─── EXERCISE MATERIAL ───

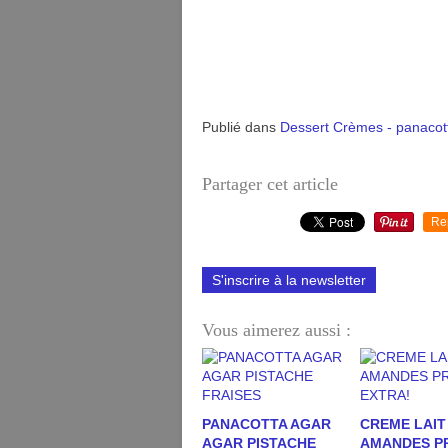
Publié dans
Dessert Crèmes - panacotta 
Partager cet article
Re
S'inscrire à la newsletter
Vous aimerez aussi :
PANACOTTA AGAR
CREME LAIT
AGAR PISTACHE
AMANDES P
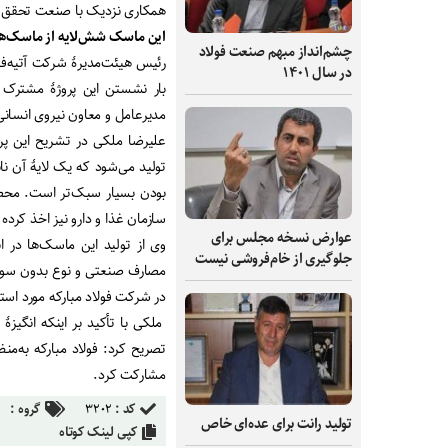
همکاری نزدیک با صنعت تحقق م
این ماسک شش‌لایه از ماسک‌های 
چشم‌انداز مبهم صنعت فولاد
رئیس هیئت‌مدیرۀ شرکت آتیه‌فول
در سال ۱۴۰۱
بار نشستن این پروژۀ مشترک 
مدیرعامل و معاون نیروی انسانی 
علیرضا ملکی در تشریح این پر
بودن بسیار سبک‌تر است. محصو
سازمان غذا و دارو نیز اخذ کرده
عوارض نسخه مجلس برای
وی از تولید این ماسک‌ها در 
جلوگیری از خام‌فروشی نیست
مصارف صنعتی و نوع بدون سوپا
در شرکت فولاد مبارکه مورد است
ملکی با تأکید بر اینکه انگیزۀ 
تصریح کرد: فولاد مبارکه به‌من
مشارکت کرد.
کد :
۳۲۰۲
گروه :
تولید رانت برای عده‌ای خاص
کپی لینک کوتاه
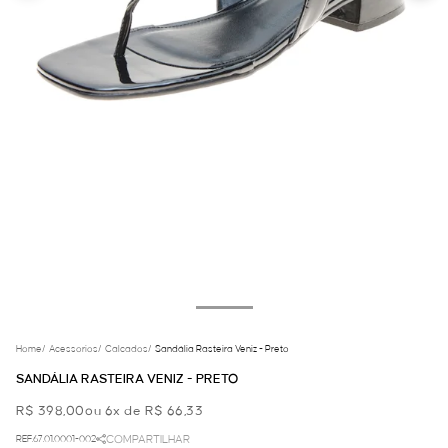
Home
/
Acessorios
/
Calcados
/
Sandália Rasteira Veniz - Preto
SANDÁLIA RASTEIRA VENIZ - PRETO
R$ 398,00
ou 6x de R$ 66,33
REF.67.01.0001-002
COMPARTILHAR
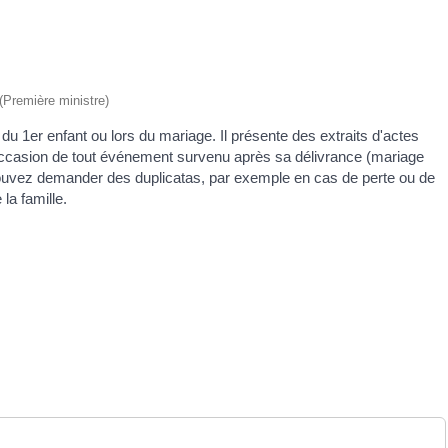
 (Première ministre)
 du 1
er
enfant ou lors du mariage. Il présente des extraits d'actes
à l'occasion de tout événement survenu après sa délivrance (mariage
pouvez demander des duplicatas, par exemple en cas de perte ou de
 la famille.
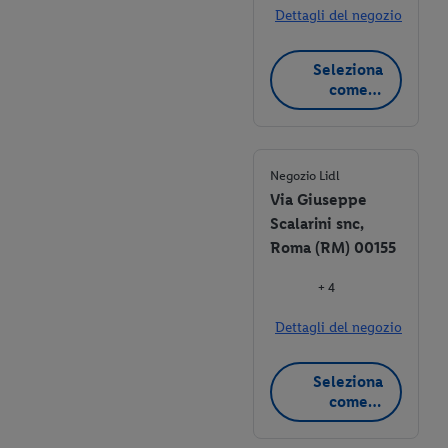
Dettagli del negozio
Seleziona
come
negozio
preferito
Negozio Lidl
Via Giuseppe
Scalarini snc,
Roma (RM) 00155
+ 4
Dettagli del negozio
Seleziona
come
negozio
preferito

───
─── EXERCISE MATERIAL ───

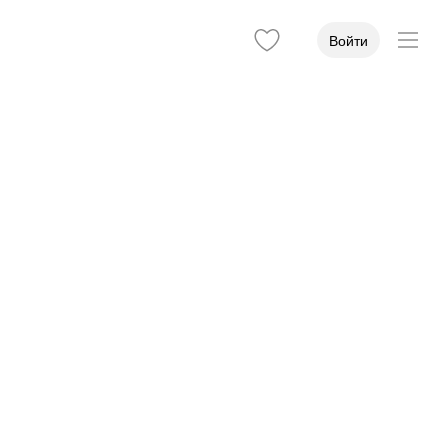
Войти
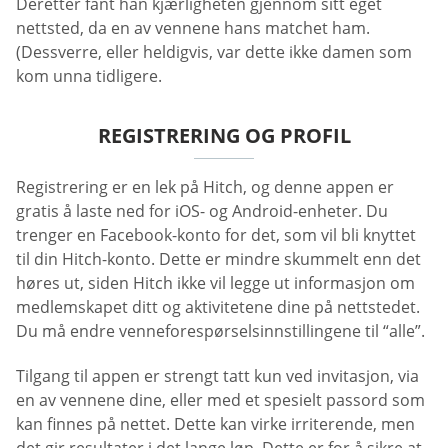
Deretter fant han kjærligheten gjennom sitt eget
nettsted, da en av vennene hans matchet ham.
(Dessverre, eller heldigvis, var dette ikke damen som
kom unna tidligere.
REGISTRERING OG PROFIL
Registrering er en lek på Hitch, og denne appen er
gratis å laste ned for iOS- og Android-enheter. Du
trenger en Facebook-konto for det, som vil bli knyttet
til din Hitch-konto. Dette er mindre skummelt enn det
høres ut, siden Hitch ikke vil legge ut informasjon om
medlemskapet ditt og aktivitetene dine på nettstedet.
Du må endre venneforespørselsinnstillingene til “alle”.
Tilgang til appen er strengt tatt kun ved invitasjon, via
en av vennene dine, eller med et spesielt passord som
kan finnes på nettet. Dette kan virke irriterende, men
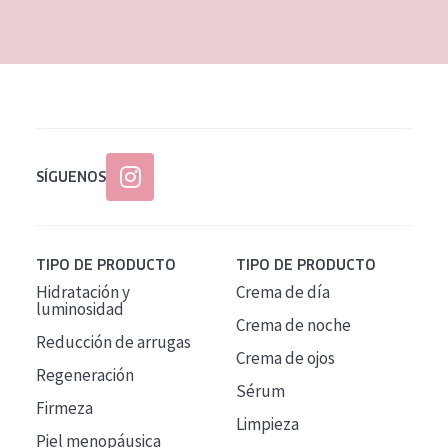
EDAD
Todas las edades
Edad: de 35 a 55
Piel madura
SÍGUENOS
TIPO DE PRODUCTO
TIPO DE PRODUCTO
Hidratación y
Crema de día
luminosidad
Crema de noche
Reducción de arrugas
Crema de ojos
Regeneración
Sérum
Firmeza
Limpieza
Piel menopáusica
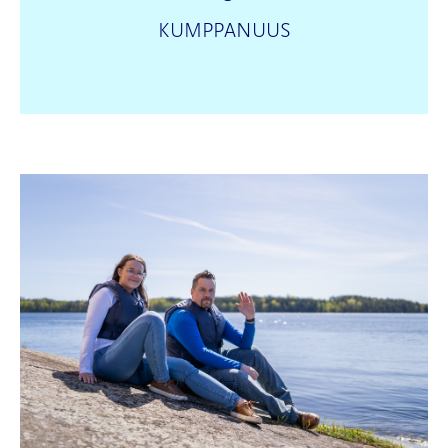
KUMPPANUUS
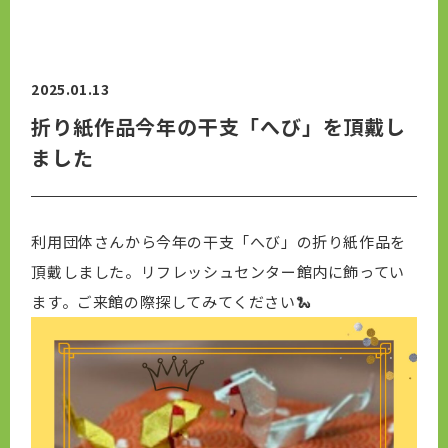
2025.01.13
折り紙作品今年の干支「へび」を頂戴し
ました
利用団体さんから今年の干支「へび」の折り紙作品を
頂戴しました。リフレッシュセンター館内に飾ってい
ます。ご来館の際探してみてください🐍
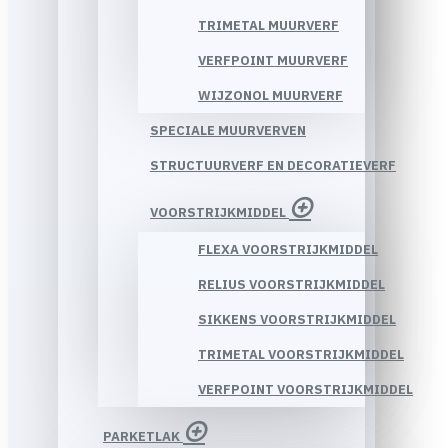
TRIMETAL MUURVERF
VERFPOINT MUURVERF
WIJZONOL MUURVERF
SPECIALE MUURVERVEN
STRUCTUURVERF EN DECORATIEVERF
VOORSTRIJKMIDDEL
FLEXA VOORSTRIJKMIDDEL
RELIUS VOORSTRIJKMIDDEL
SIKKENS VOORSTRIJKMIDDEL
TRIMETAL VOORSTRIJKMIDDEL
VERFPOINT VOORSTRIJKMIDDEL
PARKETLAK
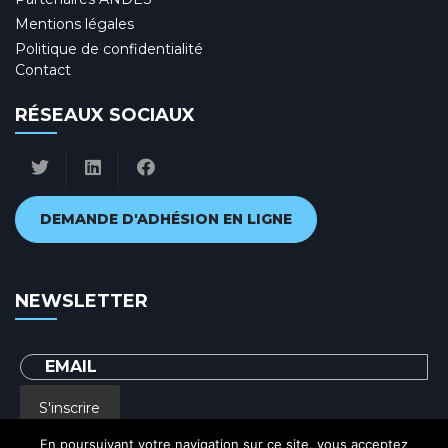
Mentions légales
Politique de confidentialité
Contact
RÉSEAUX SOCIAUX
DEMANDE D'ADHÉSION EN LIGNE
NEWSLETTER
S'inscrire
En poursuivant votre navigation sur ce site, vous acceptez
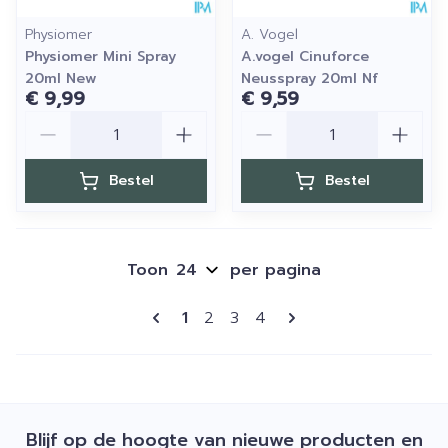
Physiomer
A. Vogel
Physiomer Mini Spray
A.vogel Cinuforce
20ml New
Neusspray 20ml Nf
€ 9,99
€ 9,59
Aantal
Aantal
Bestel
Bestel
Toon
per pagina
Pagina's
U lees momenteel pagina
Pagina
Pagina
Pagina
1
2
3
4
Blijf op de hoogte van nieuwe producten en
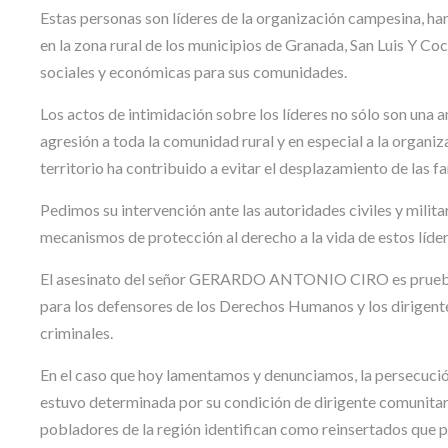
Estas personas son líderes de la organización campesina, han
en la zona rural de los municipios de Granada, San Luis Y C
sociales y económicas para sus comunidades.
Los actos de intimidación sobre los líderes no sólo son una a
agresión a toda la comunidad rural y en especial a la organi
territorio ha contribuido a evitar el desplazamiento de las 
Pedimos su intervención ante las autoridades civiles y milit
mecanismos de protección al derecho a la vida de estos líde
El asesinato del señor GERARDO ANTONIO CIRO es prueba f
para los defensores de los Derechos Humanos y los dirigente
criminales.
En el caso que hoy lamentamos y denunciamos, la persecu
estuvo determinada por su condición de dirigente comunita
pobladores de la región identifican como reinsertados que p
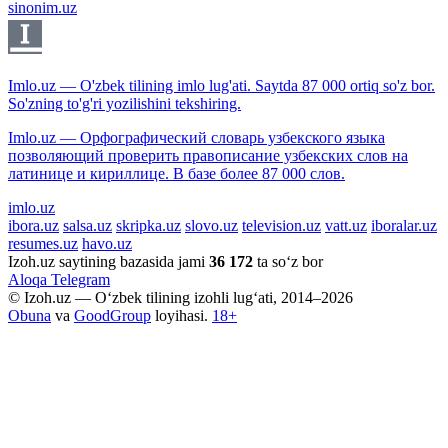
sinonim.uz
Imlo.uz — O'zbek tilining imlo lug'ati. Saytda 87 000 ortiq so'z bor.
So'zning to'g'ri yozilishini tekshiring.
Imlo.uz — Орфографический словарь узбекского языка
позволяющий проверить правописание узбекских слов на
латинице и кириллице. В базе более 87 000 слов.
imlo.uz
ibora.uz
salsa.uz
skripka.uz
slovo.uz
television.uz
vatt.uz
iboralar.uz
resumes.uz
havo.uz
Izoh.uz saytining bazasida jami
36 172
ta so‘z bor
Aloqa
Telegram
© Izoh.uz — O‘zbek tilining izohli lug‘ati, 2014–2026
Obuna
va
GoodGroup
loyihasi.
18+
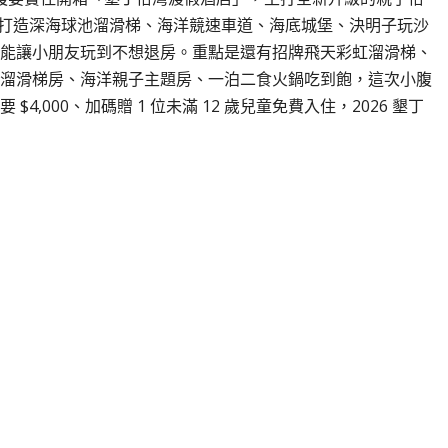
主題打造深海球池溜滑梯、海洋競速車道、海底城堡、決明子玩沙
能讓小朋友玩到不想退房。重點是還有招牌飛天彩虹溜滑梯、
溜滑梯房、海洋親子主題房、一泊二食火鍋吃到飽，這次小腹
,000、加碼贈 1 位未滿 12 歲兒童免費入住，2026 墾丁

───
─── EXERCISE MATERIAL ───

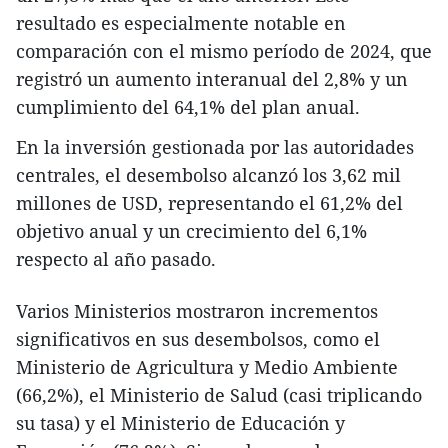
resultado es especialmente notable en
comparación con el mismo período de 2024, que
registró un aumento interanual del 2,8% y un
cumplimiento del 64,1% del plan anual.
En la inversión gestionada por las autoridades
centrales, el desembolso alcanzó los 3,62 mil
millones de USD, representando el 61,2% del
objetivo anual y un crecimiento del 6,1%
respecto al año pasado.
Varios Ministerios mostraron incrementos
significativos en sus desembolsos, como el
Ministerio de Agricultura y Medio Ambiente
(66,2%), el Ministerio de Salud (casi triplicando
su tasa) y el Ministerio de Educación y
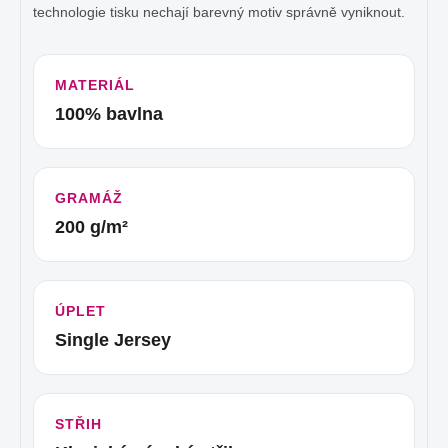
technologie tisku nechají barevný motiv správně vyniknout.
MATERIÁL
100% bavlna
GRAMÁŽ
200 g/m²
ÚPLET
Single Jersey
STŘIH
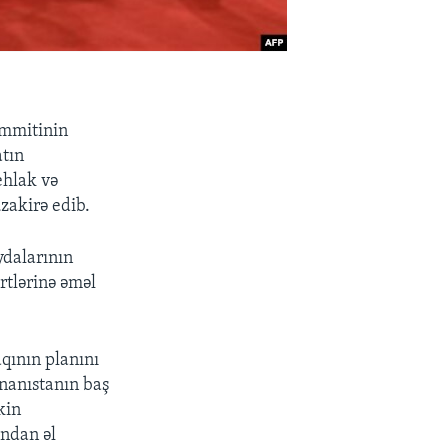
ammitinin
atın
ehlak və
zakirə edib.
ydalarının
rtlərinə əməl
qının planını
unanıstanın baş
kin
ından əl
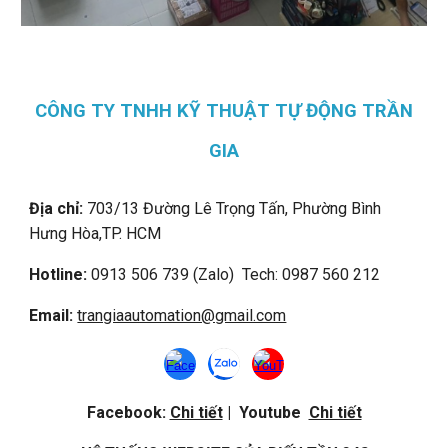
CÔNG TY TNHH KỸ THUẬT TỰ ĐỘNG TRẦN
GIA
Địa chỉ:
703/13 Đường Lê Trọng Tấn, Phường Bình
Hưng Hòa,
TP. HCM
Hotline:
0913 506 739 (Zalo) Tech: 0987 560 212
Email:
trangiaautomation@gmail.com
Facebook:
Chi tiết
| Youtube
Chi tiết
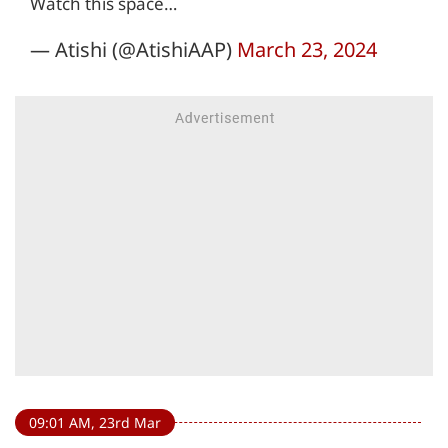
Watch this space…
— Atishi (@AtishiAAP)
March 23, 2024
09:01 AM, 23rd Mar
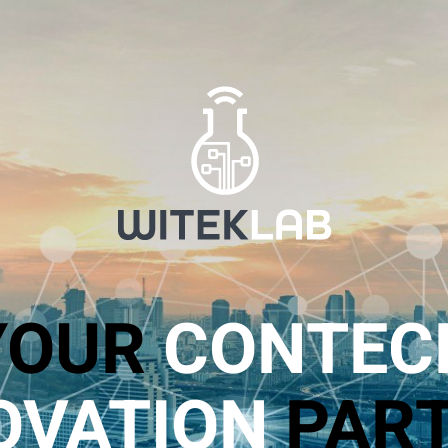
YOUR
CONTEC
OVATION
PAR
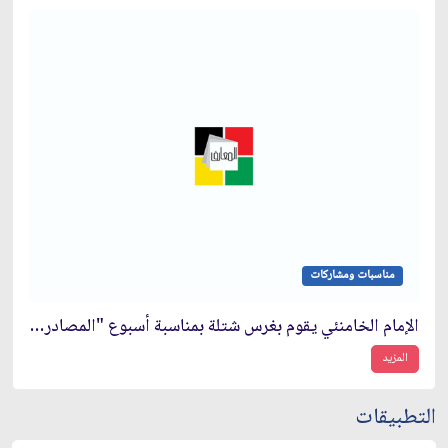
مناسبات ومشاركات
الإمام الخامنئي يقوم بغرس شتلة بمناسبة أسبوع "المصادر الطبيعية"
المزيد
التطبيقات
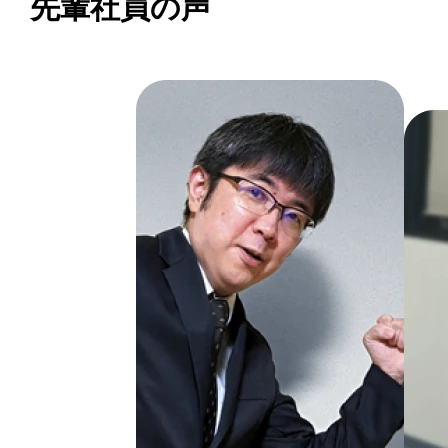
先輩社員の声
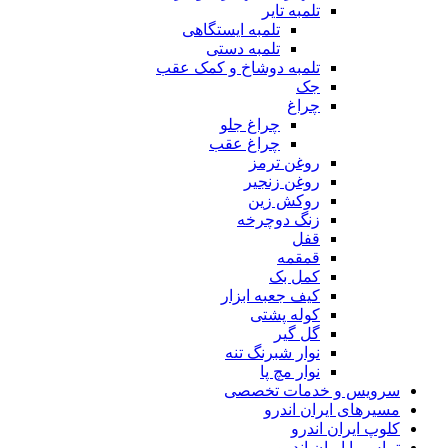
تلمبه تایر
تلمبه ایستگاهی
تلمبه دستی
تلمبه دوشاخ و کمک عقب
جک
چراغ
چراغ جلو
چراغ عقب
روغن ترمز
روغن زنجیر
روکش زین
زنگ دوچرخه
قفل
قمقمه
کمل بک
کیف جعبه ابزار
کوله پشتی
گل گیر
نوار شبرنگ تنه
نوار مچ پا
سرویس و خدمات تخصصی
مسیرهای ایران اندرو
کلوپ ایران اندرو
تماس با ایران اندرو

───

WORK REQUIRED:
All lines that hold the word "appen" should be copied from the data.

RESPONSE:
Registrering er en lek på Hitch, og denne appen er
Tilgang til appen er strengt tatt kun ved invitasjon, via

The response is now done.